AlCHeMoS / demo


Hey, I guess you already know, if you are following the Indie Skunk, that there are two minions (alive). One is a talented gamer/reviewer/writer. I’m the other one.

I usually write stupid comments on Twitter and, there, I’m lucky enough to meet many gamedevs and follow their progress through the different stages of their games.

The game reviewed here, AlCHeMoS, is one of the games I’ve been lucky to follow. I really liked the updates the dev posted about it during the last months. Last week, it finally made it to the launch phase (Congrats!!!).

Today, I decided to give the game demo a try and here is my experience.

A game of balls

Though the Steam page defines the game as an “Action/Exploration game set on molecular worlds based on real scientific data”, my first impression playing the game was “Ok, I’m a ball. The world is a lot of balls connected together. The enemies are balls, too. This can’t be too hard.”. And then, the narrator came in and said it was.

Your mission as a Proto-Atomic Shell Operator is to protect the Elemental Archives from the mysterious Dark Forces. That means that you need to find the protons, neutrons and electrons of an element in each level. To do that, you need to avoid undergoing fusion with the Dark Atoms (the bad guys), using the weapons at your disposal (jumping, shooting and running).
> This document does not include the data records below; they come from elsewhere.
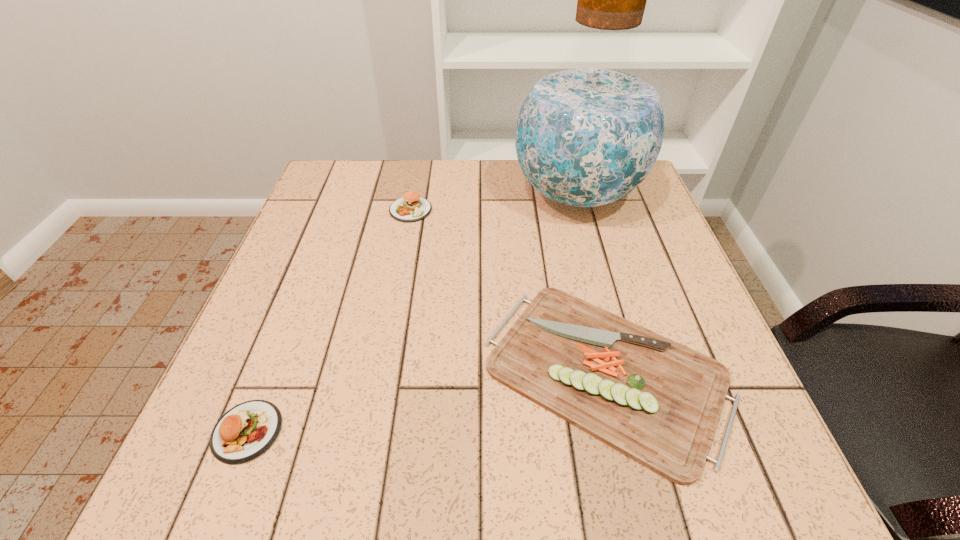 Identify the location of water jug that is at the far edge. The image size is (960, 540). 590,130.

This screenshot has width=960, height=540. In order to click on patty present at the far edge in this screenshot , I will do `click(411, 207)`.

Identify the location of patty (food) present at the near edge. This screenshot has width=960, height=540. (247, 430).

The height and width of the screenshot is (540, 960). What are the coordinates of `chopping board that is at the near edge` in the screenshot? It's located at (658, 402).

This screenshot has height=540, width=960. I want to click on object that is at the left edge, so click(247, 430).

At what (x,y) coordinates should I click in order to perform the action: click on water jug present at the right edge. Please return your answer as a coordinate pair (x, y). This screenshot has width=960, height=540. Looking at the image, I should click on (590, 130).

At what (x,y) coordinates should I click in order to perform the action: click on chopping board that is at the right edge. Please return your answer as a coordinate pair (x, y). The height and width of the screenshot is (540, 960). Looking at the image, I should click on (658, 402).

Locate an element on the screen. Image resolution: width=960 pixels, height=540 pixels. object positioned at the near left corner is located at coordinates (247, 430).

This screenshot has width=960, height=540. I want to click on object that is positioned at the far right corner, so click(x=590, y=130).

This screenshot has height=540, width=960. Identify the location of object that is at the near right corner. (658, 402). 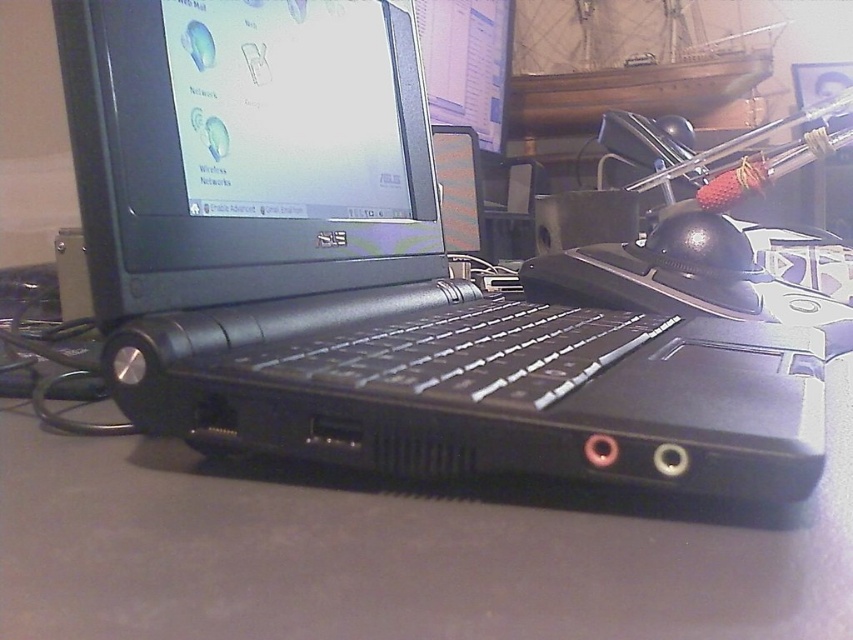 You are trying to place a new mousepad between the black plastic laptop at center and the black matte keyboard at center. Based on their positions, where should the mousepad be placed?

The black plastic laptop at center is located above the black matte keyboard at center, so the mousepad should be placed below the black matte keyboard at center to accommodate their vertical arrangement.

You are trying to determine the relative depth of two points in the image. Given that you are looking at the ASUS laptop and the decorative ship to its right, can you tell which of the two points, point (144, 349) or point (412, 381), is closer to you?

Point (144, 349) is further to the viewer than point (412, 381), so point (144, 349) is closer to you. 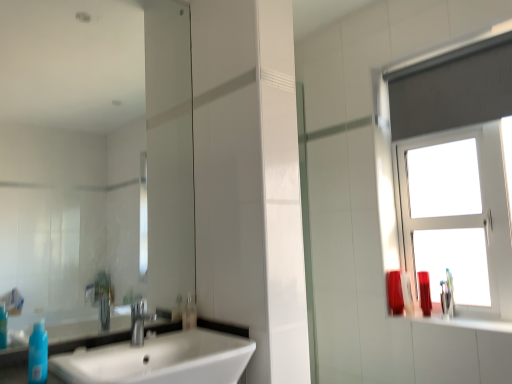 Question: Is matte red vase at right, which ranks as the fourth toiletry in front-to-back order, at the left side of white glossy sink at lower left?

Choices:
 (A) yes
 (B) no

Answer: (B)

Question: Is matte red vase at right, the second toiletry when ordered from left to right, far from white glossy sink at lower left?

Choices:
 (A) no
 (B) yes

Answer: (B)

Question: From a real-world perspective, is matte red vase at right, which ranks as the fourth toiletry in front-to-back order, positioned under white glossy sink at lower left based on gravity?

Choices:
 (A) no
 (B) yes

Answer: (A)

Question: Would you say matte red vase at right, which ranks as the fourth toiletry in front-to-back order, contains white glossy sink at lower left?

Choices:
 (A) no
 (B) yes

Answer: (A)

Question: Is matte red vase at right, which is counted as the 1th toiletry, starting from the back, facing towards white glossy sink at lower left?

Choices:
 (A) no
 (B) yes

Answer: (A)

Question: Does matte red vase at right, which is counted as the 1th toiletry, starting from the back, have a greater width compared to white glossy sink at lower left?

Choices:
 (A) no
 (B) yes

Answer: (A)

Question: Is silver metallic faucet at center at the back of shiny plastic bottle at right, which is the 4th toiletry in left-to-right order?

Choices:
 (A) yes
 (B) no

Answer: (B)

Question: From the image's perspective, is shiny plastic bottle at right, placed as the 3th toiletry when sorted from back to front, below silver metallic faucet at center?

Choices:
 (A) no
 (B) yes

Answer: (B)

Question: Are shiny plastic bottle at right, the second toiletry in the front-to-back sequence, and silver metallic faucet at center beside each other?

Choices:
 (A) yes
 (B) no

Answer: (B)

Question: Does shiny plastic bottle at right, placed as the 3th toiletry when sorted from back to front, come behind silver metallic faucet at center?

Choices:
 (A) yes
 (B) no

Answer: (A)

Question: Considering the relative sizes of shiny plastic bottle at right, the 1th toiletry in the right-to-left sequence, and silver metallic faucet at center in the image provided, is shiny plastic bottle at right, the 1th toiletry in the right-to-left sequence, shorter than silver metallic faucet at center?

Choices:
 (A) yes
 (B) no

Answer: (B)

Question: Is shiny plastic bottle at right, placed as the 3th toiletry when sorted from back to front, outside of silver metallic faucet at center?

Choices:
 (A) yes
 (B) no

Answer: (A)

Question: Does white glass window at upper right have a greater width compared to matte plastic container at right, which is counted as the third toiletry, starting from the left?

Choices:
 (A) no
 (B) yes

Answer: (B) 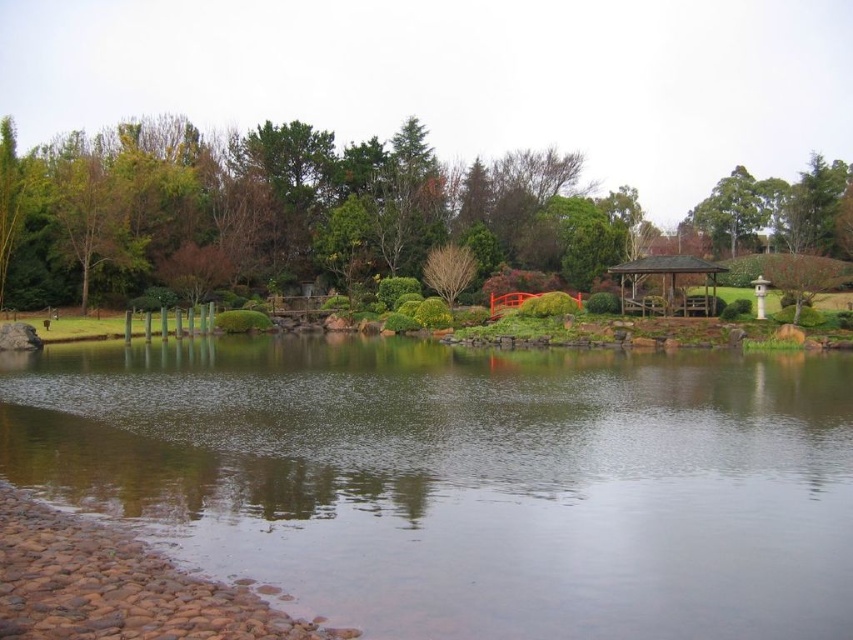 Question: Which point is farther to the camera?

Choices:
 (A) bare wood tree at center
 (B) green leafy tree at upper right
 (C) green leafy tree at upper center

Answer: (B)

Question: Considering the relative positions of clear water at center and bare wood tree at center in the image provided, where is clear water at center located with respect to bare wood tree at center?

Choices:
 (A) below
 (B) above

Answer: (A)

Question: Is green leafy tree at upper center positioned in front of bare wood tree at center?

Choices:
 (A) no
 (B) yes

Answer: (B)

Question: Which of the following is the farthest from the observer?

Choices:
 (A) green leafy tree at upper center
 (B) bare wood tree at center
 (C) green leafy tree at upper right
 (D) brown wooden gazebo at center-right

Answer: (C)

Question: Can you confirm if clear water at center is thinner than brown wooden gazebo at center-right?

Choices:
 (A) no
 (B) yes

Answer: (A)

Question: Among these points, which one is farthest from the camera?

Choices:
 (A) (784, 516)
 (B) (729, 188)

Answer: (B) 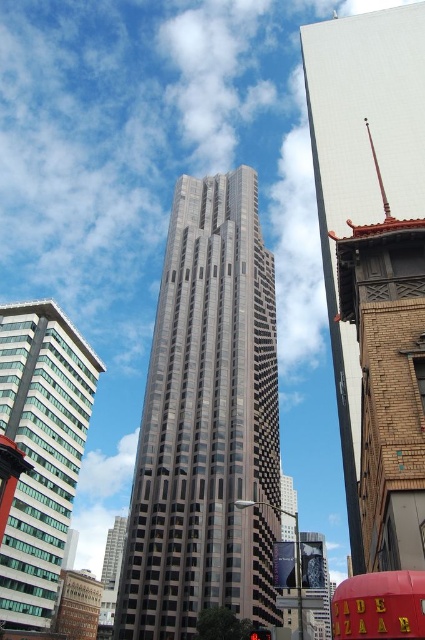 Question: Can you confirm if shiny glass skyscraper at center is smaller than green glass building at left?

Choices:
 (A) no
 (B) yes

Answer: (A)

Question: Can you confirm if shiny glass skyscraper at center is thinner than red inflatable sign at center?

Choices:
 (A) no
 (B) yes

Answer: (B)

Question: Estimate the real-world distances between objects in this image. Which object is farther from the red inflatable sign at center?

Choices:
 (A) shiny glass skyscraper at center
 (B) glassy steel skyscraper at center

Answer: (A)

Question: Estimate the real-world distances between objects in this image. Which object is farther from the glassy steel skyscraper at center?

Choices:
 (A) red inflatable sign at center
 (B) green glass building at left
 (C) shiny glass skyscraper at center

Answer: (A)

Question: In this image, where is shiny glass skyscraper at center located relative to glassy steel skyscraper at center?

Choices:
 (A) left
 (B) right

Answer: (A)

Question: Which point is farther to the camera?

Choices:
 (A) (363, 632)
 (B) (119, 614)
 (C) (351, 522)

Answer: (B) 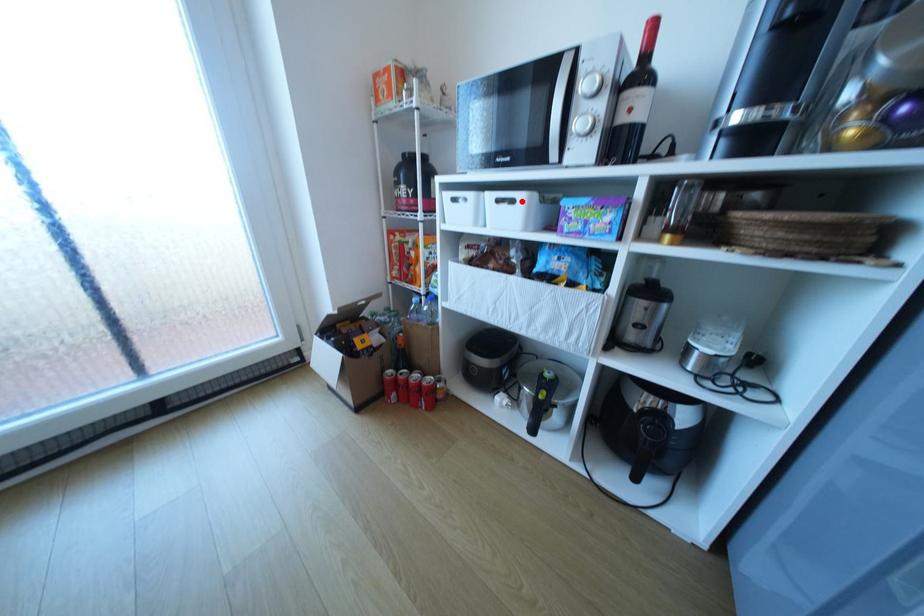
Each level is not a random sequence of connected balls. They’re created from real-world protein structure data, so there’s a nerdy layer that people more intelligent than me will appreciate. In terms of pure gameplay, that means that you start at the beginning of the protein, gather the particles and reach the end. Easy, right? Not at all!

The Dark Forces really do their best to protect the particles you need. They follow you, hide and suddenly appear (a little bit of zoom out helps). Basically, they do everything a subatomic evil guy can do to keep you away from your goal. They really pose a challenge, one that I haven’t been able to beat entirely at the moment of this review. A challenge that really surprised me, in a positive way.

I really hate the Dark Forces.

As you know, the Indie Skunk minions are bloody poor and not famous enough yet to receive full games from devs to review in their Steam curator’s page, so I wasn’t able to test all the upgrades system the complete game may have (in the demo, they’re automatically applied), but surely they will add more interesting features to the gameplay.

There’s also a decay mechanic that can make you lose your acquired subatomic particles if you have more protons than neutrons (and viceversa). To be honest, I was more worried about the Dark Forces, but I guess this will be more important in the full game.

So, to wrap it up, let’s say that if you’re looking for a challenge in a subatomic world with an accurate scientific background, I don’t know a better game to recommend to you than this one. Enjoy it and, please, give those buggers in Boron-11 my regards.

Ah, just one little more thing. The name of the studio and their intro are awesome.